# Exercise brief
The records that follow must be reproduced in full, with every picture excluded.

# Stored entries
====
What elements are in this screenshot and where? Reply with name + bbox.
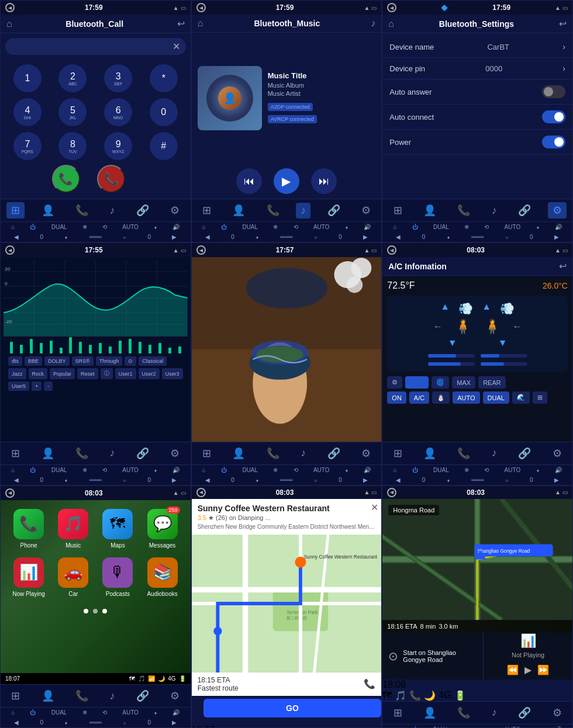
play-button[interactable]: ▶ [274, 168, 299, 194]
setting-auto-connect[interactable]: Auto connect [382, 105, 572, 130]
fan-btn[interactable]: ⟲ [294, 224, 298, 230]
nav-tab-settings[interactable]: ⚙ [548, 202, 567, 219]
dual-label[interactable]: DUAL [242, 224, 258, 230]
home-climate[interactable]: ⌂ [11, 467, 15, 473]
dial-8[interactable]: 8TUV [58, 132, 87, 160]
ac-fan-speed-btn[interactable] [405, 376, 429, 389]
preset-user2[interactable]: User2 [139, 368, 160, 379]
nav-tab-link[interactable]: 🔗 [513, 202, 536, 219]
nav-tab-phone[interactable]: 📞 [453, 445, 475, 462]
nav-tab-music[interactable]: ♪ [105, 688, 120, 704]
home-climate[interactable]: ⌂ [393, 726, 396, 728]
power-btn[interactable]: ⏻ [30, 467, 36, 473]
dial-4[interactable]: 4GHI [13, 98, 42, 126]
dot-2[interactable] [93, 609, 98, 613]
map-area[interactable]: Xin'ercun Park 新二村公园 Sunny Coffee Wester… [192, 535, 382, 672]
auto-label[interactable]: AUTO [122, 467, 139, 473]
setting-power[interactable]: Power [382, 130, 572, 155]
nav-tab-phone[interactable]: 📞 [262, 202, 284, 219]
preset-classical[interactable]: Classical [139, 356, 167, 366]
snow-btn[interactable]: ❄ [273, 224, 278, 230]
power-btn[interactable]: ⏻ [412, 224, 418, 230]
snow-btn[interactable]: ❄ [464, 467, 469, 473]
vol-btn[interactable]: 🔊 [172, 709, 180, 716]
dial-3[interactable]: 3DEF [104, 64, 132, 92]
nav-tab-link[interactable]: 🔗 [132, 202, 154, 219]
nav-tab-link[interactable]: 🔗 [132, 445, 154, 462]
power-btn[interactable]: ⏻ [412, 467, 418, 473]
preset-dts[interactable]: dts [8, 356, 22, 366]
auto-connect-toggle[interactable] [542, 110, 565, 123]
nav-tab-phone[interactable]: 📞 [453, 202, 475, 219]
nav-tab-settings[interactable]: ⚙ [548, 445, 567, 462]
fan-up-right[interactable]: ▲ [482, 301, 491, 316]
nav-tab-settings[interactable]: ⚙ [357, 202, 375, 219]
dial-6[interactable]: 6MNO [104, 98, 132, 126]
fan-btn[interactable]: ⟲ [484, 726, 489, 728]
seat-btn[interactable]: ⬧ [154, 224, 157, 230]
power-btn[interactable]: ⏻ [30, 224, 36, 230]
fan-btn[interactable]: ⟲ [484, 467, 489, 473]
setting-device-pin[interactable]: Device pin 0000 › [382, 58, 572, 79]
nav-tab-link[interactable]: 🔗 [513, 445, 536, 462]
nav-tab-grid[interactable]: ⊞ [198, 445, 216, 462]
nav-tab-link[interactable]: 🔗 [132, 688, 154, 704]
eq-bar[interactable] [119, 341, 122, 353]
auto-label[interactable]: AUTO [313, 467, 330, 473]
eq-bar[interactable] [139, 342, 141, 353]
nav-tab-grid[interactable]: ⊞ [389, 202, 407, 219]
home-icon-p2[interactable]: ⌂ [198, 18, 203, 29]
nav-tab-phone[interactable]: 📞 [453, 705, 475, 721]
back-button-p9[interactable]: ◀ [387, 488, 396, 497]
temp-ctl[interactable]: ⬧ [256, 477, 259, 483]
temp-ctl[interactable]: ⬧ [447, 477, 450, 483]
back-button-p2[interactable]: ◀ [196, 3, 206, 12]
right-arrow[interactable]: ▶ [172, 477, 177, 483]
nav-tab-grid[interactable]: ⊞ [6, 445, 25, 462]
dual-label[interactable]: DUAL [433, 224, 449, 230]
power-btn[interactable]: ⏻ [412, 726, 418, 728]
snow-btn[interactable]: ❄ [82, 467, 87, 473]
nav-tab-phone[interactable]: 📞 [262, 445, 284, 462]
eq-bar[interactable] [60, 348, 63, 353]
ac-on-btn[interactable]: ON [387, 391, 406, 404]
video-area[interactable] [192, 257, 382, 441]
home-icon-p3[interactable]: ⌂ [388, 19, 394, 29]
temp-ctl[interactable]: ⬧ [64, 234, 68, 240]
ac-dual-btn[interactable]: DUAL [483, 391, 509, 404]
preset-jazz[interactable]: Jazz [8, 368, 26, 379]
nav-tab-phone[interactable]: 📞 [71, 688, 93, 704]
fan-btn[interactable]: ⟲ [484, 224, 489, 230]
auto-answer-toggle[interactable] [542, 85, 565, 98]
back-button-p3[interactable]: ◀ [387, 3, 396, 12]
dial-7[interactable]: 7PQRS [13, 132, 42, 160]
nav-tab-music[interactable]: ♪ [296, 203, 310, 219]
nav-tab-grid[interactable]: ⊞ [6, 202, 25, 219]
dial-2[interactable]: 2ABC [58, 64, 87, 92]
nav-tab-user[interactable]: 👤 [419, 445, 441, 462]
preset-rock[interactable]: Rock [29, 368, 48, 379]
back-button-p6[interactable]: ◀ [387, 245, 396, 255]
end-call-button[interactable]: 📞 [97, 165, 125, 193]
ac-max-btn[interactable]: MAX [452, 376, 475, 389]
nav-tab-user[interactable]: 👤 [419, 202, 441, 219]
eq-bar[interactable] [89, 345, 92, 353]
preset-reset[interactable]: Reset [77, 368, 98, 379]
dual-label[interactable]: DUAL [51, 709, 67, 716]
nav-tab-link[interactable]: 🔗 [323, 445, 345, 462]
fan-btn[interactable]: ⟲ [294, 467, 298, 473]
rewind-button[interactable]: ⏪ [507, 664, 519, 675]
nav-tab-settings[interactable]: ⚙ [165, 445, 184, 462]
nav-tab-link[interactable]: 🔗 [513, 705, 536, 721]
eq-bar[interactable] [79, 342, 82, 353]
vol-btn[interactable]: 🔊 [555, 726, 562, 728]
right-arrow[interactable]: ▶ [172, 234, 177, 240]
app-maps[interactable]: 🗺 Maps [98, 509, 137, 549]
map-top[interactable]: Shangliao Gongye Road Hongma Road [382, 499, 572, 620]
eq-bar[interactable] [178, 346, 181, 353]
nav-tab-music[interactable]: ♪ [105, 445, 120, 461]
dial-star[interactable]: * [150, 64, 178, 92]
app-phone[interactable]: 📞 Phone [9, 509, 48, 549]
nav-tab-link[interactable]: 🔗 [323, 202, 345, 219]
app-messages[interactable]: 💬 259 Messages [143, 509, 181, 549]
====
# Answer box
What elements are in this screenshot and where? Reply with name + bbox.
play-button[interactable]: ▶ [274, 168, 299, 194]
setting-auto-connect[interactable]: Auto connect [382, 105, 572, 130]
fan-btn[interactable]: ⟲ [294, 224, 298, 230]
nav-tab-settings[interactable]: ⚙ [548, 202, 567, 219]
dual-label[interactable]: DUAL [242, 224, 258, 230]
home-climate[interactable]: ⌂ [11, 467, 15, 473]
dial-8[interactable]: 8TUV [58, 132, 87, 160]
ac-fan-speed-btn[interactable] [405, 376, 429, 389]
preset-user2[interactable]: User2 [139, 368, 160, 379]
nav-tab-link[interactable]: 🔗 [513, 202, 536, 219]
nav-tab-phone[interactable]: 📞 [453, 445, 475, 462]
nav-tab-music[interactable]: ♪ [105, 688, 120, 704]
home-climate[interactable]: ⌂ [393, 726, 396, 728]
power-btn[interactable]: ⏻ [30, 467, 36, 473]
dial-4[interactable]: 4GHI [13, 98, 42, 126]
dot-2[interactable] [93, 609, 98, 613]
map-area[interactable]: Xin'ercun Park 新二村公园 Sunny Coffee Wester… [192, 535, 382, 672]
auto-label[interactable]: AUTO [122, 467, 139, 473]
setting-power[interactable]: Power [382, 130, 572, 155]
nav-tab-phone[interactable]: 📞 [262, 202, 284, 219]
preset-classical[interactable]: Classical [139, 356, 167, 366]
snow-btn[interactable]: ❄ [273, 224, 278, 230]
power-btn[interactable]: ⏻ [412, 224, 418, 230]
snow-btn[interactable]: ❄ [464, 467, 469, 473]
vol-btn[interactable]: 🔊 [172, 709, 180, 716]
dial-3[interactable]: 3DEF [104, 64, 132, 92]
nav-tab-link[interactable]: 🔗 [132, 202, 154, 219]
nav-tab-link[interactable]: 🔗 [132, 445, 154, 462]
power-btn[interactable]: ⏻ [412, 467, 418, 473]
preset-dts[interactable]: dts [8, 356, 22, 366]
auto-connect-toggle[interactable] [542, 110, 565, 123]
nav-tab-phone[interactable]: 📞 [453, 202, 475, 219]
nav-tab-settings[interactable]: ⚙ [548, 445, 567, 462]
fan-up-right[interactable]: ▲ [482, 301, 491, 316]
nav-tab-settings[interactable]: ⚙ [357, 202, 375, 219]
dial-6[interactable]: 6MNO [104, 98, 132, 126]
fan-btn[interactable]: ⟲ [484, 726, 489, 728]
seat-btn[interactable]: ⬧ [154, 224, 157, 230]
power-btn[interactable]: ⏻ [30, 224, 36, 230]
fan-btn[interactable]: ⟲ [484, 467, 489, 473]
setting-device-pin[interactable]: Device pin 0000 › [382, 58, 572, 79]
nav-tab-link[interactable]: 🔗 [513, 445, 536, 462]
nav-tab-grid[interactable]: ⊞ [198, 445, 216, 462]
nav-tab-link[interactable]: 🔗 [132, 688, 154, 704]
eq-bar[interactable] [119, 341, 122, 353]
auto-label[interactable]: AUTO [313, 467, 330, 473]
eq-bar[interactable] [139, 342, 141, 353]
nav-tab-grid[interactable]: ⊞ [389, 202, 407, 219]
home-icon-p2[interactable]: ⌂ [198, 18, 203, 29]
nav-tab-phone[interactable]: 📞 [453, 705, 475, 721]
back-button-p9[interactable]: ◀ [387, 488, 396, 497]
temp-ctl[interactable]: ⬧ [256, 477, 259, 483]
temp-ctl[interactable]: ⬧ [447, 477, 450, 483]
back-button-p2[interactable]: ◀ [196, 3, 206, 12]
right-arrow[interactable]: ▶ [172, 477, 177, 483]
nav-tab-grid[interactable]: ⊞ [6, 445, 25, 462]
dual-label[interactable]: DUAL [433, 224, 449, 230]
power-btn[interactable]: ⏻ [412, 726, 418, 728]
snow-btn[interactable]: ❄ [82, 467, 87, 473]
nav-tab-phone[interactable]: 📞 [262, 445, 284, 462]
eq-bar[interactable] [60, 348, 63, 353]
ac-on-btn[interactable]: ON [387, 391, 406, 404]
video-area[interactable] [192, 257, 382, 441]
home-icon-p3[interactable]: ⌂ [388, 19, 394, 29]
temp-ctl[interactable]: ⬧ [64, 234, 68, 240]
ac-dual-btn[interactable]: DUAL [483, 391, 509, 404]
preset-jazz[interactable]: Jazz [8, 368, 26, 379]
nav-tab-phone[interactable]: 📞 [71, 688, 93, 704]
fan-btn[interactable]: ⟲ [484, 224, 489, 230]
auto-answer-toggle[interactable] [542, 85, 565, 98]
back-button-p3[interactable]: ◀ [387, 3, 396, 12]
dial-7[interactable]: 7PQRS [13, 132, 42, 160]
nav-tab-music[interactable]: ♪ [296, 203, 310, 219]
nav-tab-grid[interactable]: ⊞ [6, 202, 25, 219]
dial-2[interactable]: 2ABC [58, 64, 87, 92]
nav-tab-user[interactable]: 👤 [419, 445, 441, 462]
preset-rock[interactable]: Rock [29, 368, 48, 379]
back-button-p6[interactable]: ◀ [387, 245, 396, 255]
end-call-button[interactable]: 📞 [97, 165, 125, 193]
ac-max-btn[interactable]: MAX [452, 376, 475, 389]
nav-tab-user[interactable]: 👤 [419, 202, 441, 219]
eq-bar[interactable] [89, 345, 92, 353]
preset-reset[interactable]: Reset [77, 368, 98, 379]
dual-label[interactable]: DUAL [51, 709, 67, 716]
nav-tab-link[interactable]: 🔗 [323, 445, 345, 462]
fan-btn[interactable]: ⟲ [294, 467, 298, 473]
rewind-button[interactable]: ⏪ [507, 664, 519, 675]
nav-tab-settings[interactable]: ⚙ [165, 445, 184, 462]
nav-tab-link[interactable]: 🔗 [513, 705, 536, 721]
eq-bar[interactable] [79, 342, 82, 353]
vol-btn[interactable]: 🔊 [555, 726, 562, 728]
right-arrow[interactable]: ▶ [172, 234, 177, 240]
app-maps[interactable]: 🗺 Maps [98, 509, 137, 549]
map-top[interactable]: Shangliao Gongye Road Hongma Road [382, 499, 572, 620]
eq-bar[interactable] [178, 346, 181, 353]
nav-tab-music[interactable]: ♪ [105, 445, 120, 461]
dial-star[interactable]: * [150, 64, 178, 92]
app-phone[interactable]: 📞 Phone [9, 509, 48, 549]
nav-tab-link[interactable]: 🔗 [323, 202, 345, 219]
app-messages[interactable]: 💬 259 Messages [143, 509, 181, 549]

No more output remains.